# [TASK GOAL]
Go over the entries and report the lines where the word "Security" occurs.

----

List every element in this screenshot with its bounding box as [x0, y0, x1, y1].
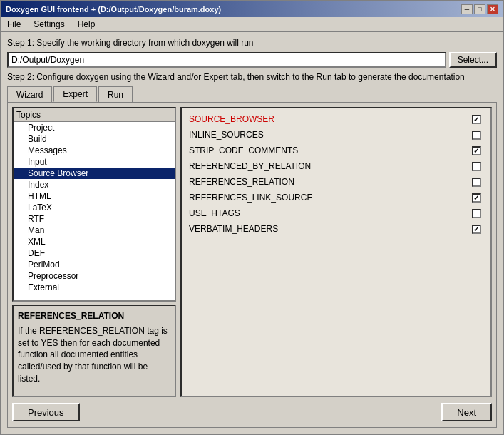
checkbox-wrapper-VERBATIM_HEADERS [469, 223, 483, 235]
option-label-INLINE_SOURCES: INLINE_SOURCES [189, 130, 264, 140]
checkbox-wrapper-REFERENCES_LINK_SOURCE [469, 192, 483, 203]
topic-item-xml[interactable]: XML [14, 236, 175, 247]
topic-item-input[interactable]: Input [14, 156, 175, 168]
checkbox-INLINE_SOURCES[interactable] [472, 130, 481, 140]
option-row-REFERENCES_RELATION: REFERENCES_RELATION [189, 175, 483, 188]
tab-run[interactable]: Run [98, 86, 133, 102]
previous-button[interactable]: Previous [12, 403, 80, 421]
topics-list[interactable]: ProjectBuildMessagesInputSource BrowserI… [14, 122, 175, 300]
checkbox-wrapper-REFERENCES_RELATION [469, 176, 483, 188]
left-panel: Topics ProjectBuildMessagesInputSource B… [12, 107, 176, 397]
right-panel: SOURCE_BROWSERINLINE_SOURCESSTRIP_CODE_C… [180, 107, 492, 397]
topic-item-rtf[interactable]: RTF [14, 213, 175, 225]
menu-settings[interactable]: Settings [31, 19, 67, 30]
title-bar-buttons: ─ □ ✕ [461, 4, 498, 14]
option-row-REFERENCED_BY_RELATION: REFERENCED_BY_RELATION [189, 160, 483, 173]
checkbox-STRIP_CODE_COMMENTS[interactable] [472, 146, 481, 155]
menu-file[interactable]: File [4, 19, 24, 30]
topic-item-latex[interactable]: LaTeX [14, 202, 175, 213]
option-label-VERBATIM_HEADERS: VERBATIM_HEADERS [189, 224, 278, 234]
minimize-button[interactable]: ─ [461, 4, 473, 14]
topic-item-build[interactable]: Build [14, 133, 175, 145]
main-window: Doxygen GUI frontend + (D:/Output/Doxyge… [0, 0, 504, 435]
maximize-button[interactable]: □ [474, 4, 485, 14]
description-text: If the REFERENCES_RELATION tag is set to… [18, 325, 170, 385]
option-row-REFERENCES_LINK_SOURCE: REFERENCES_LINK_SOURCE [189, 191, 483, 204]
directory-input[interactable] [7, 52, 446, 68]
topics-header: Topics [14, 108, 175, 122]
bottom-buttons: Previous Next [12, 401, 492, 423]
checkbox-wrapper-SOURCE_BROWSER [469, 113, 483, 125]
tab-wizard[interactable]: Wizard [7, 86, 52, 102]
checkbox-REFERENCED_BY_RELATION[interactable] [472, 162, 481, 171]
step2-label: Step 2: Configure doxygen using the Wiza… [7, 72, 497, 82]
topics-box: Topics ProjectBuildMessagesInputSource B… [12, 107, 176, 302]
option-label-STRIP_CODE_COMMENTS: STRIP_CODE_COMMENTS [189, 145, 298, 155]
topic-item-index[interactable]: Index [14, 179, 175, 190]
option-row-USE_HTAGS: USE_HTAGS [189, 207, 483, 220]
topic-item-man[interactable]: Man [14, 225, 175, 236]
step1-label: Step 1: Specify the working directory fr… [7, 38, 497, 48]
option-label-REFERENCED_BY_RELATION: REFERENCED_BY_RELATION [189, 161, 311, 171]
close-button[interactable]: ✕ [487, 4, 498, 14]
tab-bar: Wizard Expert Run [7, 86, 497, 102]
select-button[interactable]: Select... [449, 52, 497, 68]
checkbox-wrapper-INLINE_SOURCES [469, 129, 483, 140]
tabs-area: Wizard Expert Run Topics ProjectBuildMes… [7, 86, 497, 428]
option-row-VERBATIM_HEADERS: VERBATIM_HEADERS [189, 222, 483, 235]
main-content: Step 1: Specify the working directory fr… [1, 32, 503, 434]
directory-row: Select... [7, 52, 497, 68]
checkbox-USE_HTAGS[interactable] [472, 209, 481, 218]
option-row-SOURCE_BROWSER: SOURCE_BROWSER [189, 113, 483, 126]
option-label-REFERENCES_RELATION: REFERENCES_RELATION [189, 177, 294, 187]
checkbox-REFERENCES_LINK_SOURCE[interactable] [472, 193, 481, 203]
tab-content: Topics ProjectBuildMessagesInputSource B… [7, 102, 497, 428]
menu-help[interactable]: Help [75, 19, 98, 30]
description-box: REFERENCES_RELATION If the REFERENCES_RE… [12, 304, 176, 397]
next-button[interactable]: Next [441, 403, 492, 421]
main-panel: Topics ProjectBuildMessagesInputSource B… [12, 107, 492, 397]
topic-item-external[interactable]: External [14, 282, 175, 293]
option-label-SOURCE_BROWSER: SOURCE_BROWSER [189, 114, 274, 124]
topic-item-source_browser[interactable]: Source Browser [14, 168, 175, 179]
checkbox-wrapper-USE_HTAGS [469, 208, 483, 219]
window-title: Doxygen GUI frontend + (D:/Output/Doxyge… [6, 5, 221, 14]
menubar: File Settings Help [1, 17, 503, 32]
option-label-REFERENCES_LINK_SOURCE: REFERENCES_LINK_SOURCE [189, 193, 312, 203]
topic-item-messages[interactable]: Messages [14, 145, 175, 156]
checkbox-wrapper-STRIP_CODE_COMMENTS [469, 145, 483, 156]
checkbox-wrapper-REFERENCED_BY_RELATION [469, 160, 483, 172]
topic-item-preprocessor[interactable]: Preprocessor [14, 270, 175, 282]
option-row-STRIP_CODE_COMMENTS: STRIP_CODE_COMMENTS [189, 144, 483, 157]
topic-item-project[interactable]: Project [14, 122, 175, 133]
option-row-INLINE_SOURCES: INLINE_SOURCES [189, 128, 483, 141]
tab-expert[interactable]: Expert [53, 86, 97, 102]
description-title: REFERENCES_RELATION [18, 310, 170, 322]
checkbox-SOURCE_BROWSER[interactable] [472, 115, 481, 124]
topic-item-def[interactable]: DEF [14, 247, 175, 259]
topic-item-html[interactable]: HTML [14, 190, 175, 202]
option-label-USE_HTAGS: USE_HTAGS [189, 208, 240, 218]
title-bar: Doxygen GUI frontend + (D:/Output/Doxyge… [1, 1, 503, 17]
topic-item-perlmod[interactable]: PerlMod [14, 259, 175, 270]
checkbox-VERBATIM_HEADERS[interactable] [472, 225, 481, 234]
checkbox-REFERENCES_RELATION[interactable] [472, 178, 481, 187]
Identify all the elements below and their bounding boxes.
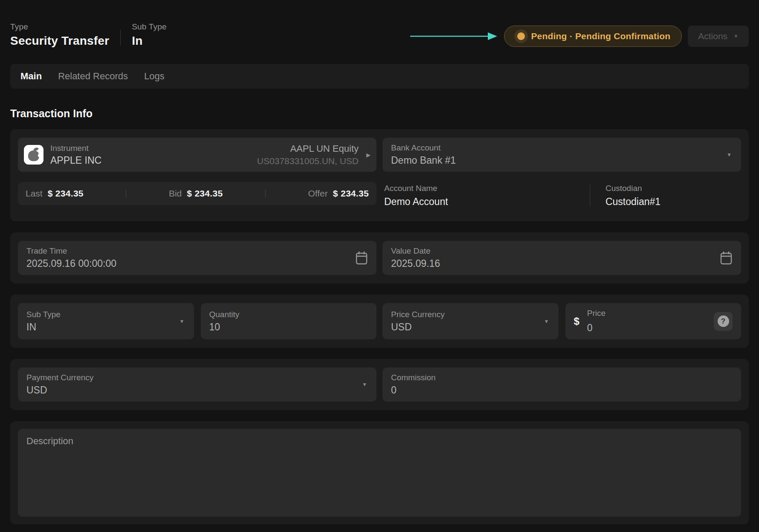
account-divider	[590, 185, 590, 207]
account-name-value: Demo Account	[384, 196, 448, 208]
payment-currency-label: Payment Currency	[26, 373, 368, 382]
instrument-bank-panel: Instrument APPLE INC AAPL UN Equity US03…	[10, 129, 749, 221]
calendar-icon[interactable]	[355, 251, 368, 265]
price-currency-select[interactable]: Price Currency USD ▼	[382, 303, 559, 339]
dollar-icon: $	[574, 315, 579, 327]
annotation-arrow-icon	[409, 31, 498, 42]
dates-panel: Trade Time 2025.09.16 00:00:00 Value Dat…	[10, 232, 749, 283]
quantity-label: Quantity	[209, 310, 368, 319]
quote-divider	[126, 190, 126, 197]
quote-bid-value: $ 234.35	[187, 188, 223, 199]
payment-currency-value: USD	[26, 385, 368, 396]
price-currency-label: Price Currency	[391, 310, 550, 319]
actions-button[interactable]: Actions ▼	[688, 26, 749, 47]
amounts-left: Sub Type IN ▼ Quantity 10	[18, 303, 377, 339]
trade-time-label: Trade Time	[26, 246, 368, 256]
page-header: Type Security Transfer Sub Type In Pendi…	[10, 0, 749, 48]
value-date-value: 2025.09.16	[391, 258, 733, 269]
custodian-label: Custodian	[605, 184, 741, 193]
tab-main[interactable]: Main	[20, 71, 42, 82]
trade-time-value: 2025.09.16 00:00:00	[26, 258, 368, 269]
chevron-right-icon: ▶	[366, 152, 371, 158]
status-badge-label: Pending · Pending Confirmation	[531, 31, 670, 41]
commission-field[interactable]: Commission 0	[382, 367, 741, 402]
apple-logo-icon	[24, 145, 43, 165]
chevron-down-icon: ▼	[362, 382, 367, 387]
value-date-field[interactable]: Value Date 2025.09.16	[382, 241, 741, 275]
description-textarea[interactable]	[18, 429, 741, 517]
amounts-right: Price Currency USD ▼ $ Price 0 ?	[382, 303, 741, 339]
chevron-down-icon: ▼	[180, 319, 185, 324]
account-name-label: Account Name	[384, 184, 448, 193]
trade-time-field[interactable]: Trade Time 2025.09.16 00:00:00	[18, 241, 377, 275]
quote-bid: Bid $ 234.35	[169, 188, 223, 199]
price-stack: Price 0	[587, 309, 605, 334]
sub-type-select[interactable]: Sub Type IN ▼	[18, 303, 194, 339]
custodian-value: Custodian#1	[605, 196, 741, 208]
subtype-value: In	[132, 34, 167, 48]
quote-bar: Last $ 234.35 Bid $ 234.35 Offer $ 234.3…	[18, 182, 377, 205]
price-label: Price	[587, 309, 605, 318]
instrument-field[interactable]: Instrument APPLE INC AAPL UN Equity US03…	[18, 138, 377, 172]
sub-type-label: Sub Type	[26, 310, 185, 319]
subtype-label: Sub Type	[132, 22, 167, 32]
sub-type-value: IN	[26, 321, 185, 333]
quote-last-label: Last	[26, 188, 43, 199]
description-panel	[10, 421, 749, 524]
commission-label: Commission	[391, 373, 733, 382]
price-help-button[interactable]: ?	[714, 312, 733, 331]
quote-last: Last $ 234.35	[26, 188, 84, 199]
quantity-field[interactable]: Quantity 10	[201, 303, 377, 339]
quote-last-value: $ 234.35	[48, 188, 84, 199]
instrument-left: Instrument APPLE INC	[50, 144, 101, 166]
chevron-down-icon: ▼	[733, 34, 739, 39]
value-date-label: Value Date	[391, 246, 733, 256]
amounts-panel: Sub Type IN ▼ Quantity 10 Price Currency…	[10, 295, 749, 348]
header-right: Pending · Pending Confirmation Actions ▼	[409, 26, 749, 47]
type-value: Security Transfer	[10, 34, 109, 48]
instrument-right: AAPL UN Equity US0378331005.UN, USD	[257, 143, 359, 166]
transaction-detail-page: Type Security Transfer Sub Type In Pendi…	[0, 0, 759, 532]
chevron-down-icon: ▼	[544, 319, 549, 324]
custodian-cell: Custodian Custodian#1	[605, 184, 741, 208]
tab-logs[interactable]: Logs	[144, 71, 165, 82]
instrument-label: Instrument	[50, 144, 101, 153]
section-title: Transaction Info	[10, 107, 749, 120]
actions-button-label: Actions	[698, 31, 727, 41]
quantity-value: 10	[209, 321, 368, 333]
bank-column: Bank Account Demo Bank #1 ▼ Account Name…	[382, 138, 741, 208]
calendar-icon[interactable]	[720, 251, 733, 265]
chevron-down-icon: ▼	[727, 152, 732, 157]
subtype-block: Sub Type In	[132, 22, 167, 48]
quote-bid-label: Bid	[169, 188, 182, 199]
tab-related-records[interactable]: Related Records	[58, 71, 128, 82]
tab-bar: Main Related Records Logs	[10, 64, 749, 89]
quote-offer: Offer $ 234.35	[308, 188, 369, 199]
instrument-name: APPLE INC	[50, 155, 101, 166]
quote-offer-label: Offer	[308, 188, 328, 199]
payment-currency-select[interactable]: Payment Currency USD ▼	[18, 367, 377, 402]
price-currency-value: USD	[391, 321, 550, 333]
quote-divider	[265, 190, 266, 197]
type-block: Type Security Transfer	[10, 22, 109, 48]
bank-account-select[interactable]: Bank Account Demo Bank #1 ▼	[382, 138, 741, 172]
question-mark-icon: ?	[718, 315, 729, 327]
price-field[interactable]: $ Price 0 ?	[565, 303, 742, 339]
payment-panel: Payment Currency USD ▼ Commission 0	[10, 359, 749, 410]
bank-account-label: Bank Account	[391, 143, 733, 153]
account-info-row: Account Name Demo Account Custodian Cust…	[382, 184, 741, 208]
commission-value: 0	[391, 385, 733, 396]
instrument-column: Instrument APPLE INC AAPL UN Equity US03…	[18, 138, 377, 208]
instrument-ticker: AAPL UN Equity	[290, 143, 359, 154]
instrument-isin: US0378331005.UN, USD	[257, 156, 359, 166]
price-value: 0	[587, 322, 605, 334]
status-dot-icon	[517, 32, 525, 40]
quote-offer-value: $ 234.35	[333, 188, 369, 199]
bank-account-value: Demo Bank #1	[391, 155, 733, 166]
account-name-cell: Account Name Demo Account	[384, 184, 448, 208]
status-badge[interactable]: Pending · Pending Confirmation	[504, 26, 682, 47]
type-label: Type	[10, 22, 109, 32]
header-divider	[120, 30, 121, 45]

----

# [YOUR RESPONSE]
page-header: Type Security Transfer Sub Type In Pendi…	[10, 0, 749, 48]
type-value: Security Transfer	[10, 34, 109, 48]
transaction-detail-page: Type Security Transfer Sub Type In Pendi…	[0, 0, 759, 532]
type-block: Type Security Transfer	[10, 22, 109, 48]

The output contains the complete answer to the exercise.